To get us started we’re going to parse into the following structure:

type LinkLengths = HashMap<String, f32>;

Each link will be identified as by it’s id value (as a String) and the length as an f32 (the Rust primitive 32-bit floating point type).

We are going to keep this in a Links struct so that we can tack on methods and extend in future:

pub struct Links {
    lengths: LinkLengths
}

NOTE

f32 is dumb. Firstly we probably don’t want negative numbers, they do not make sense for a road network. Secondly f32 is unnecessarily large. So we might revisit this later.


Broad Strategy

Firstly I’m just going to get it running.
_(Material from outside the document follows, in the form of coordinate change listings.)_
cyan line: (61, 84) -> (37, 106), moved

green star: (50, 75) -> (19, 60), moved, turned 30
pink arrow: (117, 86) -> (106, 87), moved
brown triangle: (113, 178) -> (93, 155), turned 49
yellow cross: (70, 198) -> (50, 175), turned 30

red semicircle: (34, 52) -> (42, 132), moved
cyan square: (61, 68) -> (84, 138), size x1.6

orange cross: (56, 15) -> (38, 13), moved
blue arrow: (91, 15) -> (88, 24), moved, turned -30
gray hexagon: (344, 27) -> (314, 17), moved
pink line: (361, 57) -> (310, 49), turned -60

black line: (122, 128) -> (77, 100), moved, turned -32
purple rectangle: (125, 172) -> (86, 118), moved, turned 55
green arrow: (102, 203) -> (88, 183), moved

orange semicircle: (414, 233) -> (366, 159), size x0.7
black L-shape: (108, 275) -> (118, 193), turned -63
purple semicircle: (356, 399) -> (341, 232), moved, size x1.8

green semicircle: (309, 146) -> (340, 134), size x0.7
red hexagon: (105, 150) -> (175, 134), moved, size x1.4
The excellent quick_xml is going to spin through the xml and we’re going to populate our LinkLengths.

Then we’re going to test and establish some benchmarks for:

  • parsing the xml (fast is good but this isn’t really a top priority)
  • read time (we’re going to ask for the length of a bunch of links)
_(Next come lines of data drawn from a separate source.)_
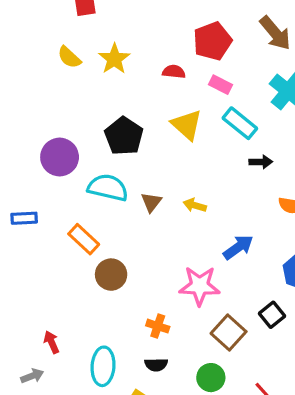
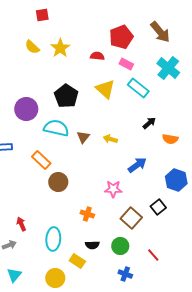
black arrow: (261, 162) -> (149, 123), moved, turned -40
pink star: (200, 286) -> (113, 189), size x0.7
black semicircle: (156, 365) -> (92, 245), moved

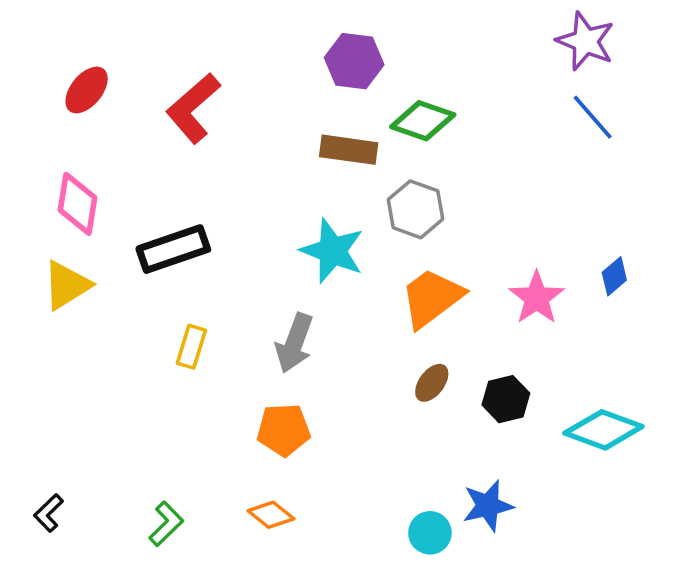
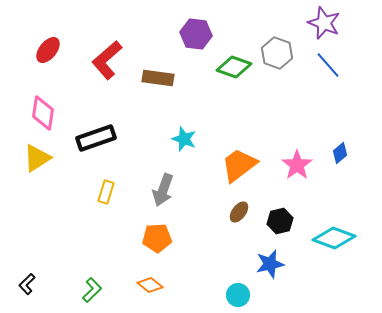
brown rectangle: (349, 150) -> (158, 78), moved
gray hexagon: (415, 209) -> (277, 53), moved
cyan star: (332, 251) -> (184, 139), size x0.7
blue star: (488, 506) -> (270, 264), moved

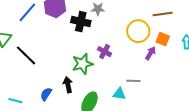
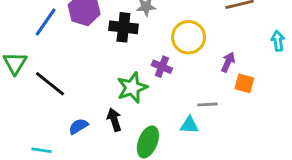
yellow circle: (138, 31) -> (189, 37), moved
orange square: (163, 39) -> (244, 83), moved
blue semicircle: (46, 94) -> (78, 126), moved, turned 32

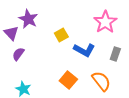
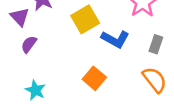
yellow square: (61, 35) -> (85, 19), size x1.5
orange semicircle: (101, 81) -> (155, 80), moved

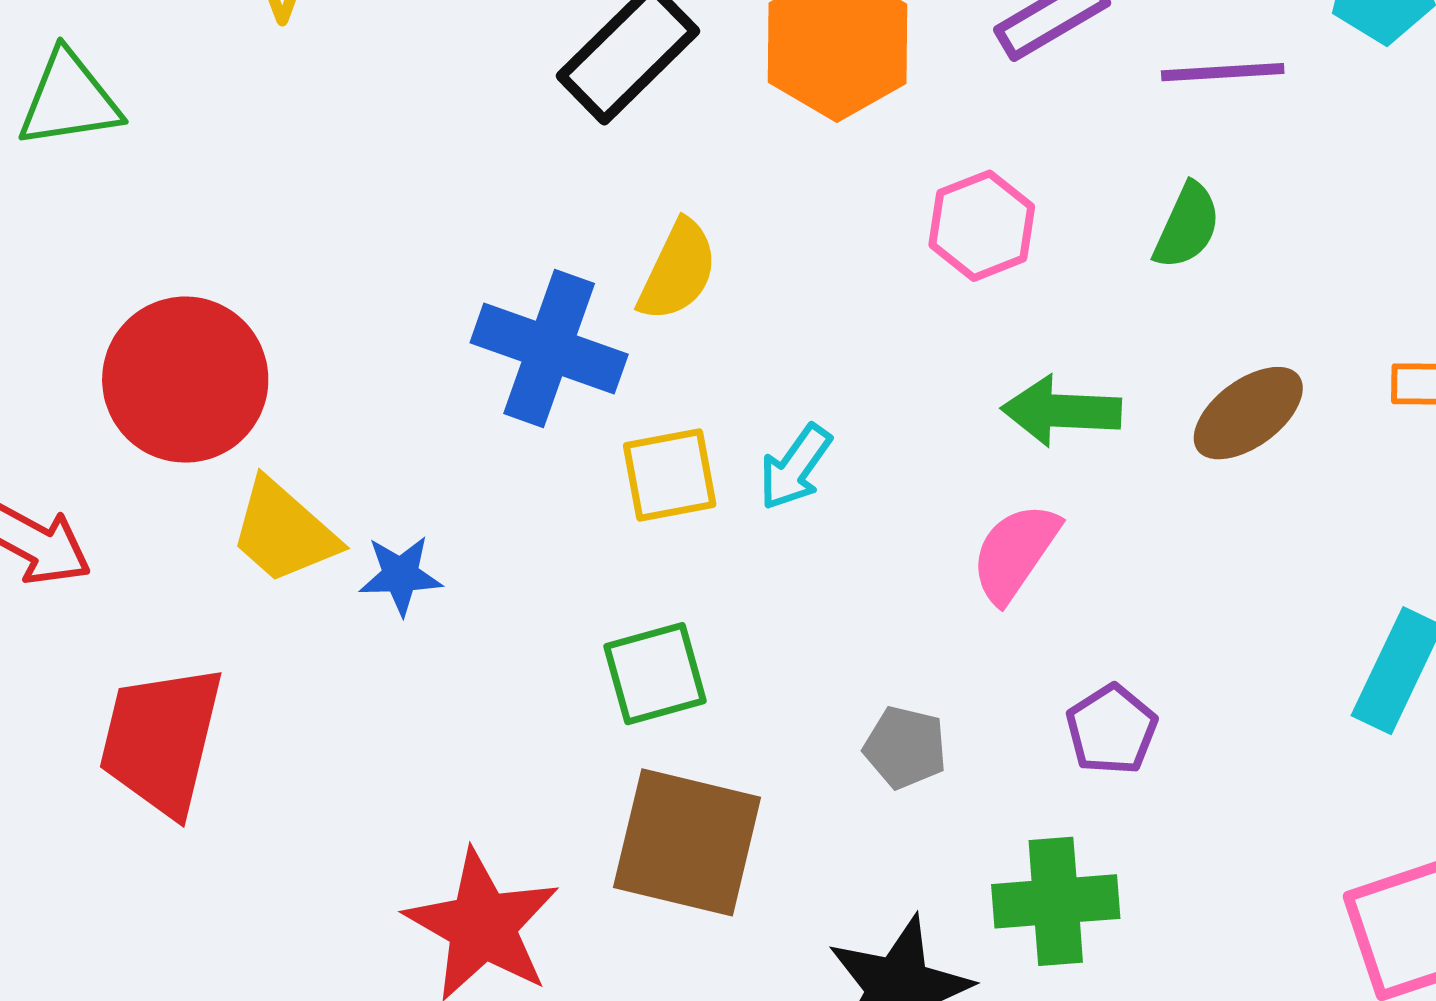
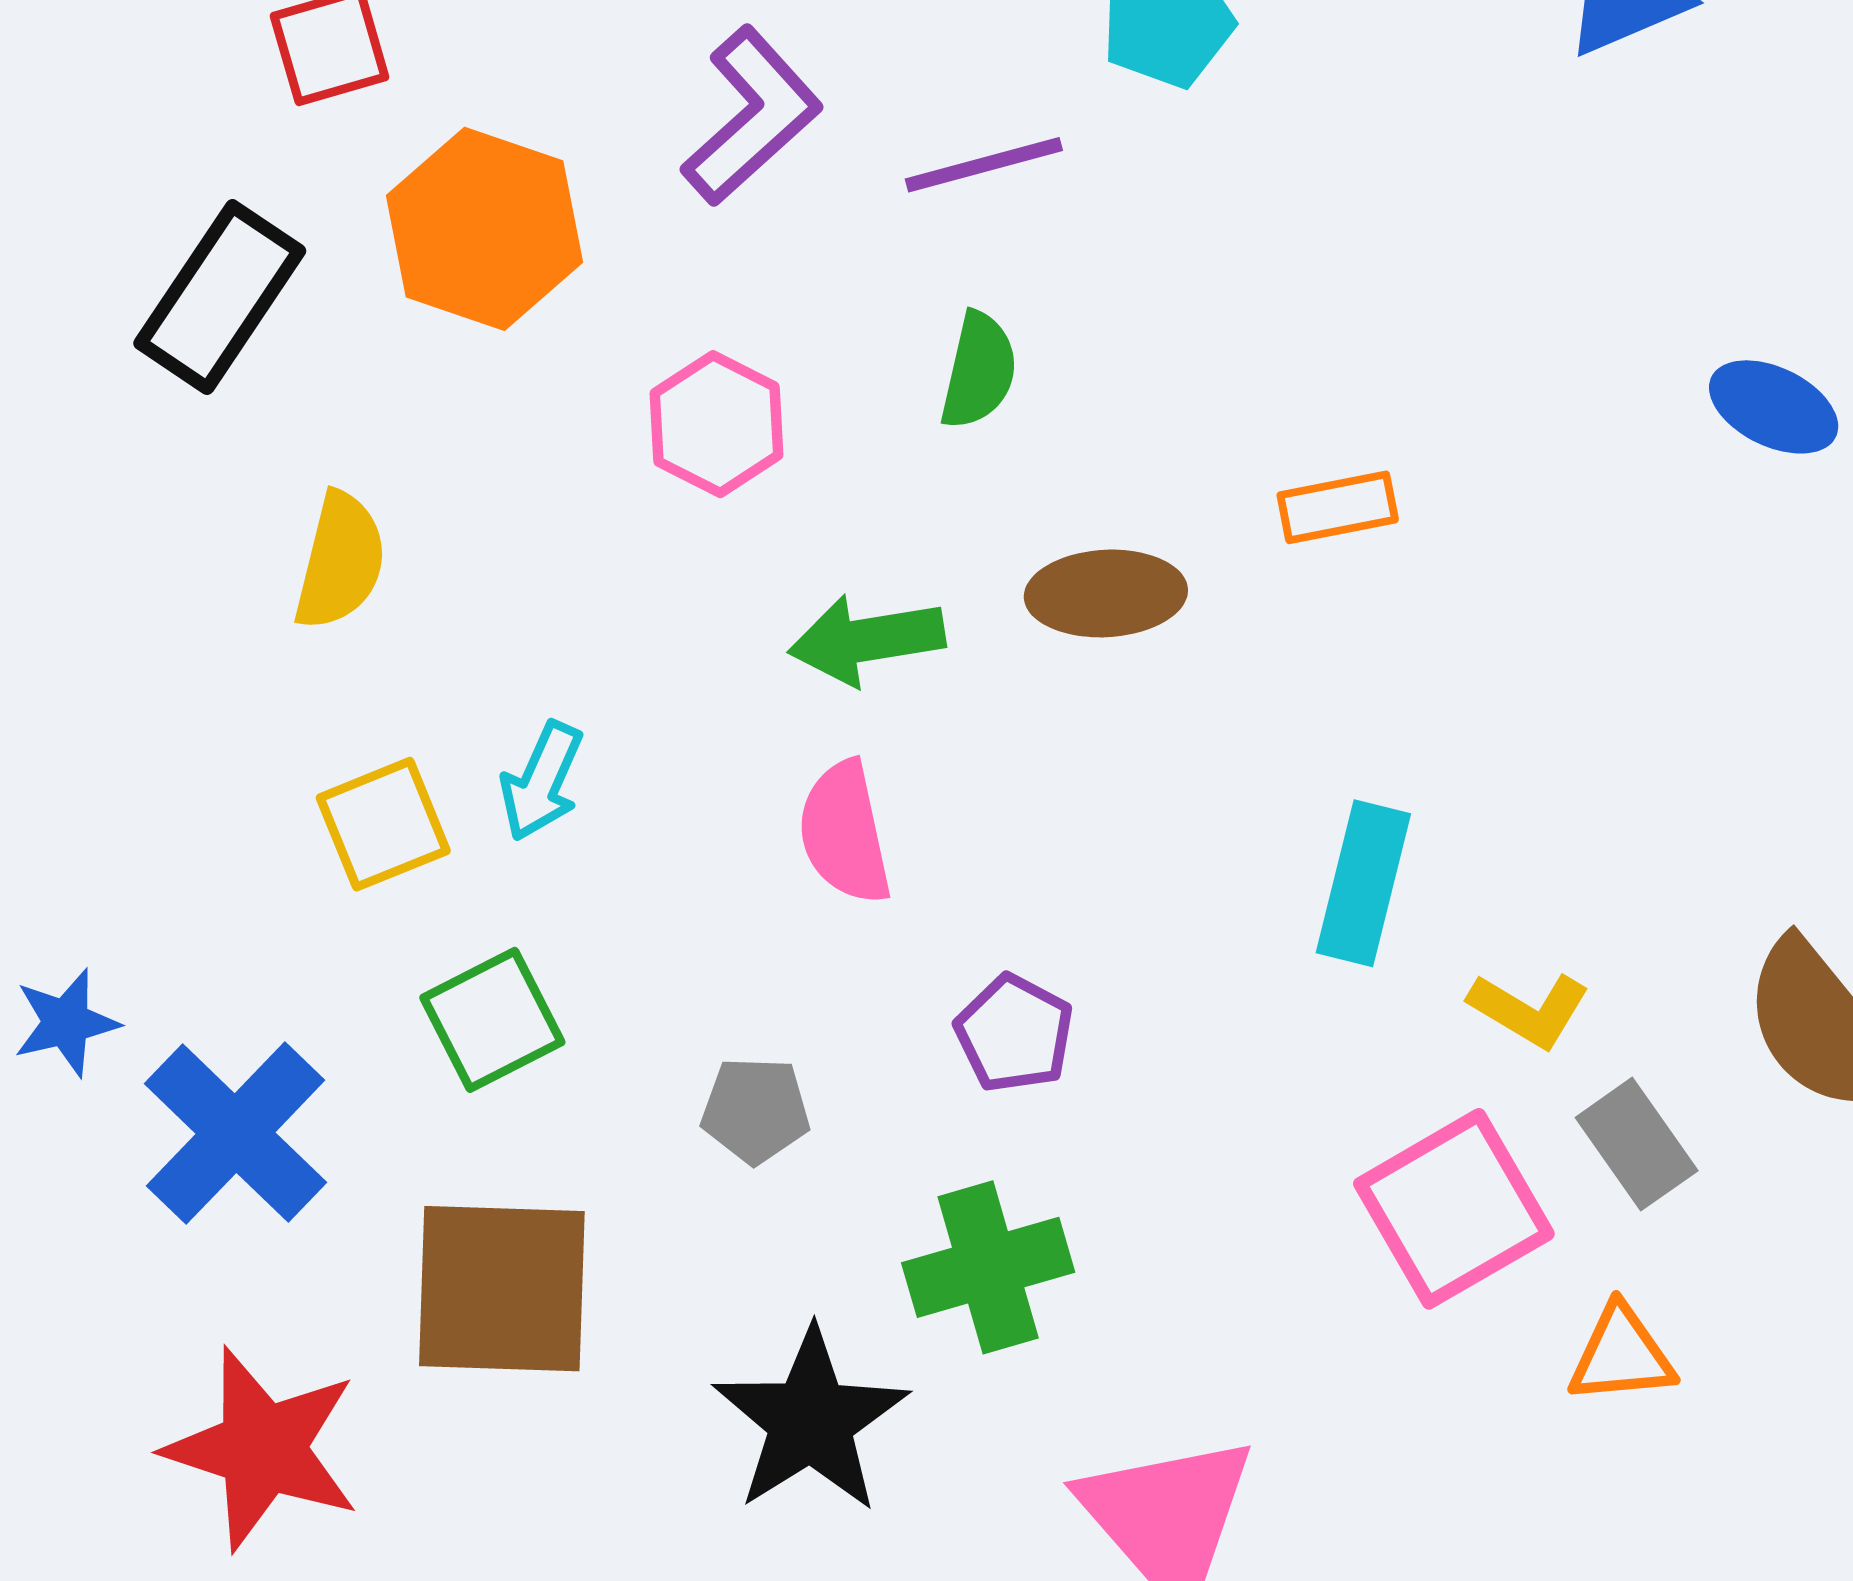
blue cross: (549, 349) -> (236, 1133), moved, turned 36
brown ellipse: (1248, 413) -> (1106, 593), turned 45
pink semicircle: (1015, 553) -> (845, 833), turned -35
green square: (655, 674) -> (492, 1020), moved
Then we’re going to try out a few obvious improvements:

  • stress about using String and or clone
  • squeeze the data types
  • completely reimagine how we are going to be able to use the data (ie reindex and use an array)

Initial Implementation

Reader

First I set up a helper funcion to set up the quick_xml reader. I engage in some Box shenanigans because the full version also accepts a decoding BufReader for zipped files.
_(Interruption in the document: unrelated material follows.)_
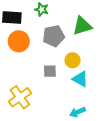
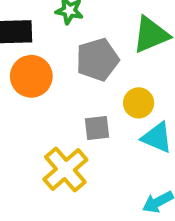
yellow cross: (20, 97) -> (65, 169), moved

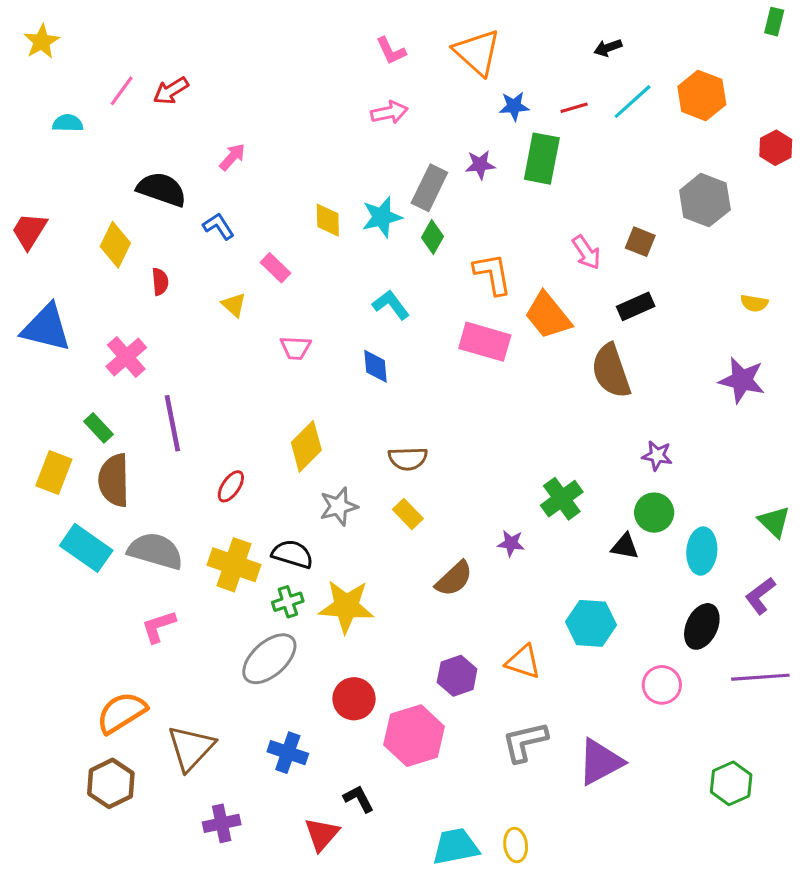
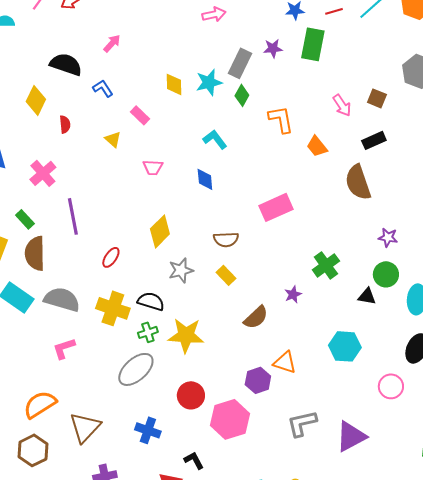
orange trapezoid: (548, 316) -> (317, 146), size x0.7
pink rectangle: (485, 342) -> (276, 207), moved, turned -40
purple star: (511, 543) -> (293, 294), turned -30
orange triangle: (523, 662) -> (285, 362), moved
pub type XMLReader = quick_xml::Reader<Box<dyn BufRead>>;

pub fn from_path(path: impl AsRef<Path>) -> Result<XMLReader, XMLReaderError> {
    let file = File::open(&path).context("Could not open file")?;
    let reader = Box::new(BufReader::new(file));
    let xml_reader = quick_xml::Reader::from_reader(reader)
    xml_reader.check_comments(false).check_end_names(false);
    Ok(xml_reader)
}

NOTE

The quick_xml docs say we can disable checking in various places and go faster. This is only sensible if we trust the ingested xml, which I choose to do for now.


NOTE

Also note that I’ve been careful/pedantic/naive and created some custom errors using thiserror. I’m not including any explanation of these. If you’re interested in exact the final implementation then LINK INCOMING.


Parsing XML

The XMLReader we have created is just a fancy quick_xml Reader struct. This is used to loop through the xml contents returning them in order as different quick_xml::events::Event enum variations. We can then run a match statement on these events and do something with them depending on thier contents. The general pattern is:

let mut reader = from_path(&path)
let mut buffer = Vec::new();
loop {
  match reader.read_event_into(& mut buffer)? {
    Event::Start(event) => do_something(event),
    Event::Eof => break,
    _ => {},
  }
}

There are various different Events that make up what I generally think of as xml elements. We are going to ignore everything apart from Event::Start which will hold the information we need for our link lengths map (eg <link id="linkE" from="nodeA" to="nodeB" length="100.0" modes="bus,car" >), and Event::Eof which we use to identify the end of the file so we can break the loop.


NOTE

quick_xml is reading our data into the buffer and generally doing as best as it can to avoid allocating memory. The opportunity for us is to then do the absolute minimum with this buffer data, only using what we need.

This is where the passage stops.